Previous installments of this autobiographical series are available in the right-hand rail, under the heading "Mugsy's Biography."
After being booked and having my mug shot taken, I was locked in a cage. With my one phone call, I had commanded my agent to put together a legal dream team the likes of which this country had never seen. Having been caught red-pawed, I knew I would need it. Within an hour, they began to arrive from around the country: F. Lee Bailey, Harriet Miers, Alan Dershowitz, Jackie Chiles, Robert Shapiro and Johnnie Cochran. If these legal masterminds couldn't help me, no one could. Johnnie Cochran took the lead, going over every last detail of the Great Panty Raid with me. He spent countless hours running through different courtroom scenarios, preparing to poke holes in the prosecution's case. Johnnie interviewed witnesses and took a team of forensics experts to the Hyatt Regency Dallas, the scene of my arrest. After months of preparation, the trial began.

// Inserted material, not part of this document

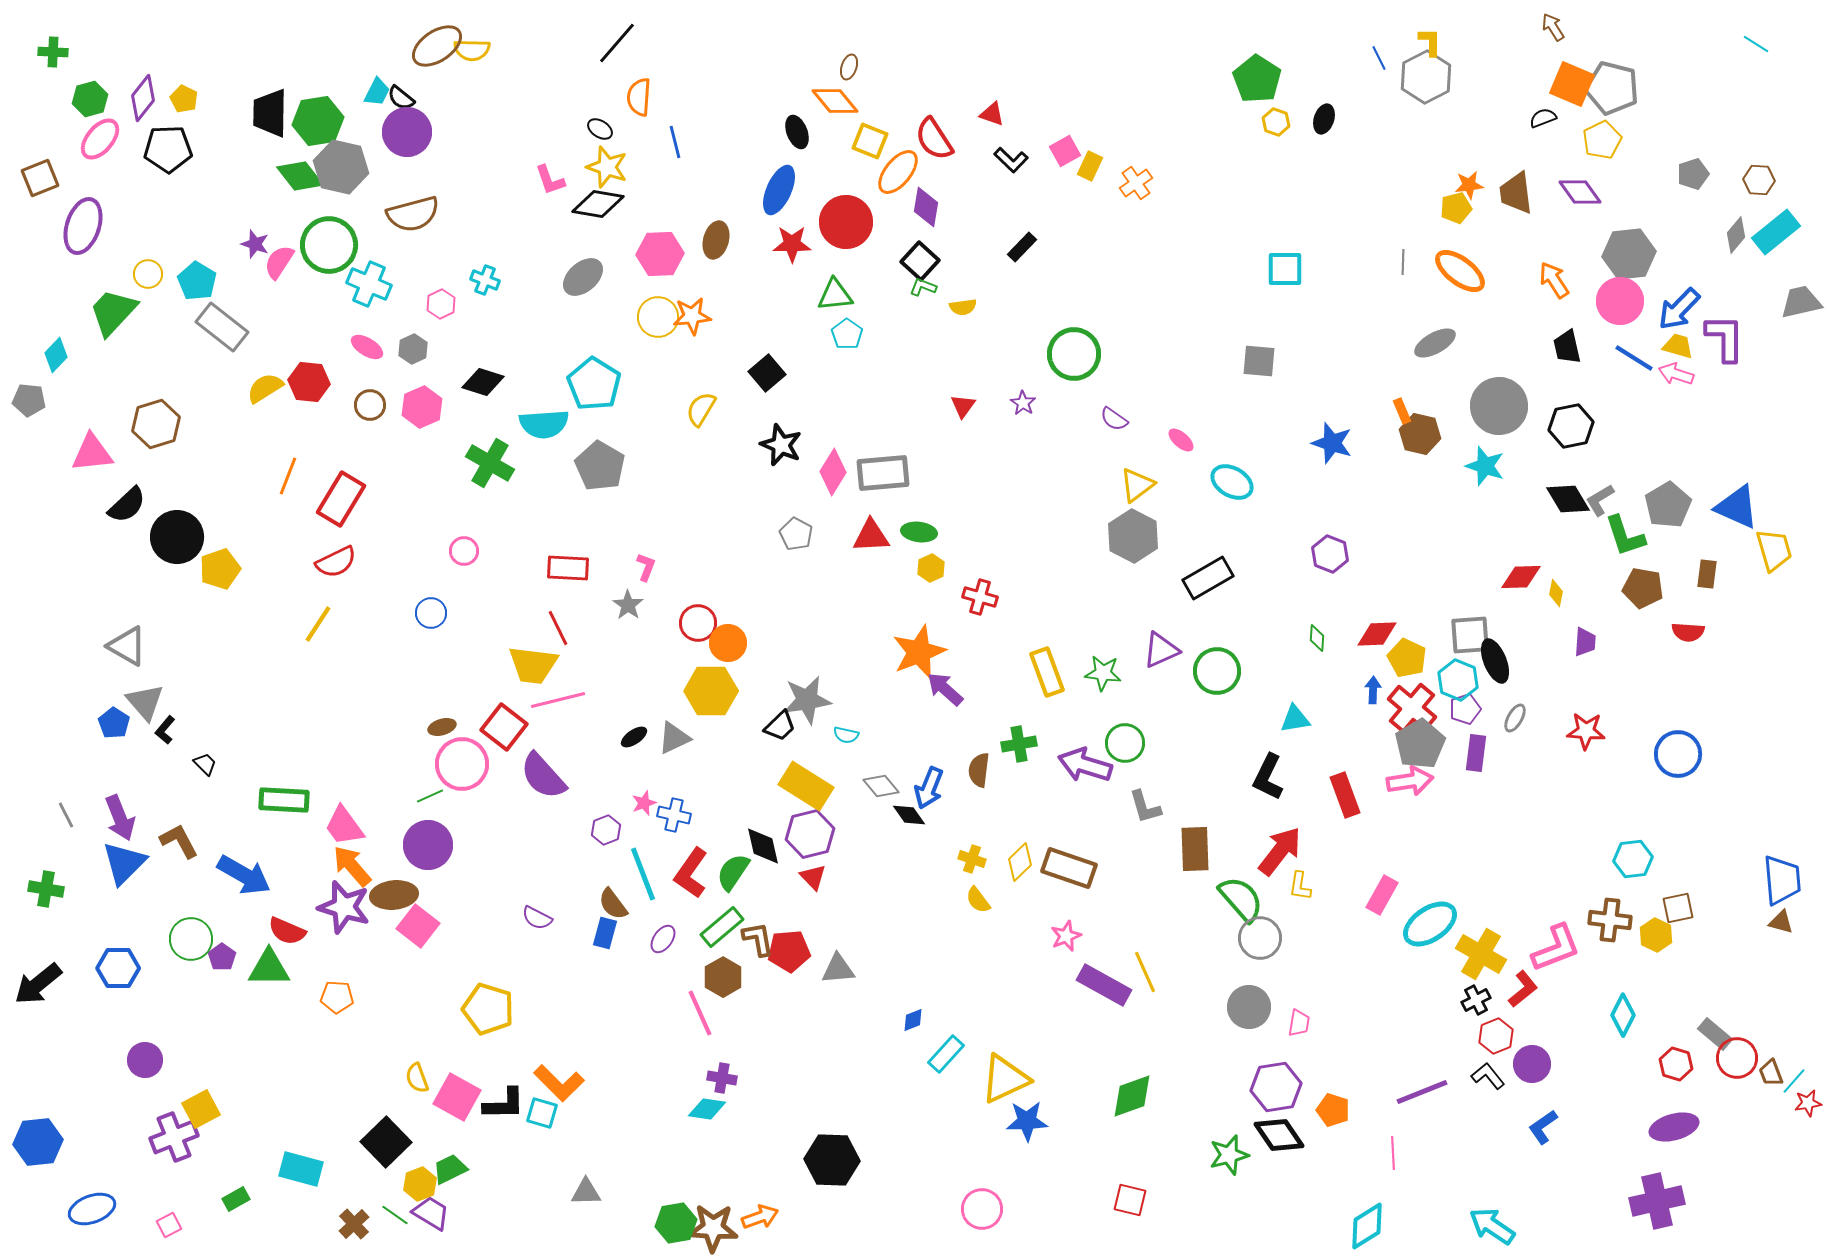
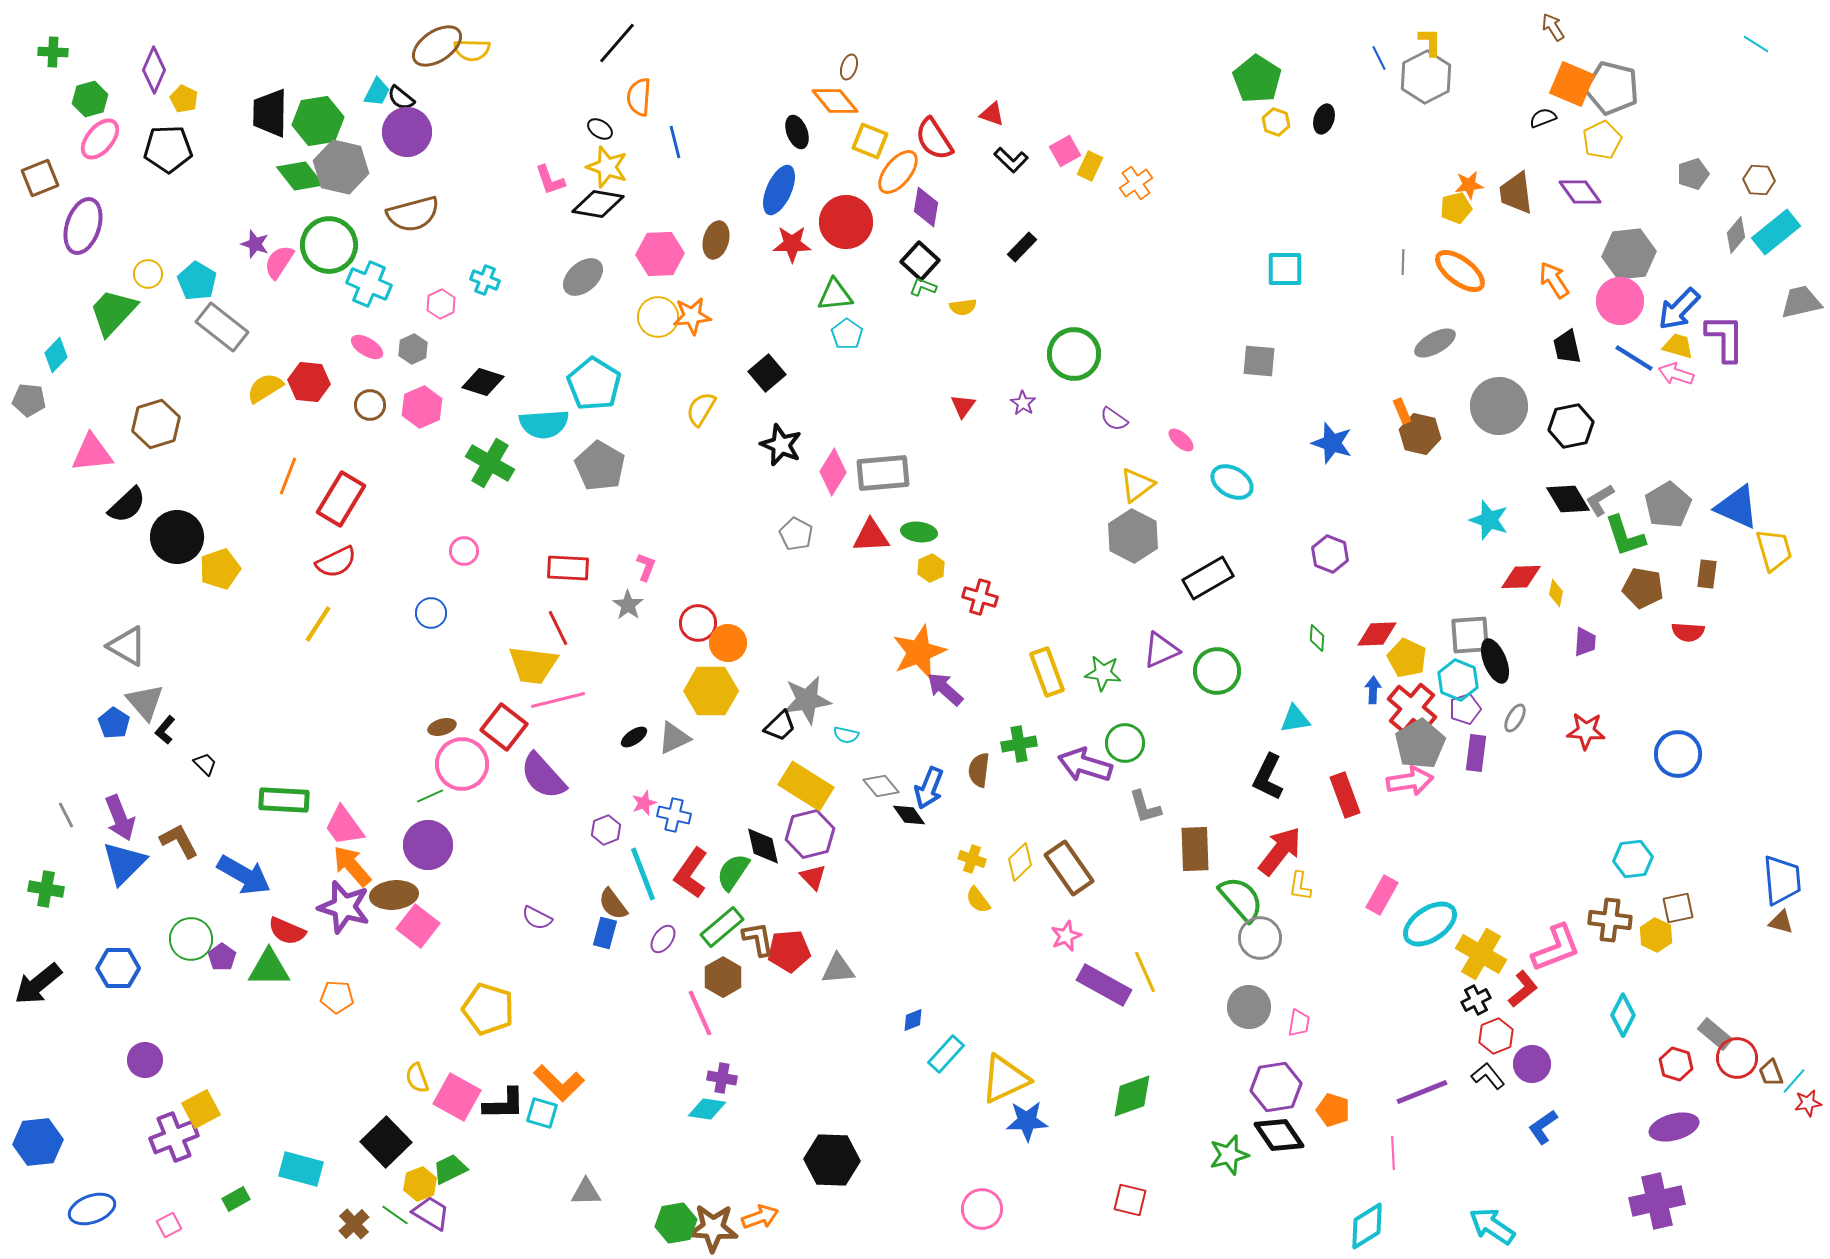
purple diamond at (143, 98): moved 11 px right, 28 px up; rotated 15 degrees counterclockwise
cyan star at (1485, 466): moved 4 px right, 54 px down
brown rectangle at (1069, 868): rotated 36 degrees clockwise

To say it was a media circus would be an understatement. Reporters and camera crews from around the world converged on the Old Red Courthouse, the landmark building where my trial took place. Johnnie's strategy was to use what he called the cross-dressing defense. I remember well the day that he famously told the jury, "If the panties don't fit, you must acquit." Then he had me try to squeeze into some of the tinier pieces of evidence. I, of course, made a show of my curly tail getting hung up on the waistbands. But the prosecutor, no legal slouch himself, argued that I was stealing the panties to chew, not to wear. He brought in a slew of witnesses -- roadies, club promoters, fellow rappers -- to document my panty habit.
The prosecution had made a compelling case, showing that DNA evidence connected me to fur and saliva found at the hotel. The city of Dallas -- clearly embarrassed by the Mary Kay scandal -- was pulling out all the stops, eager for a conviction. After shooting down my suggestion to bribe the jurors, Johnnie said that our only chance was for me to take the witness stand. With the star-struck jury hanging on my every word, I did as Johnnie had instructed: I let my innate charisma shine through. I stayed cool under the prosecutor's relentless questioning, offering an explanation for every piece of evidence, a well-thought-out answer for every question. But would it be enough? The defense rested. My fate was in the hands of the 12 human jurors.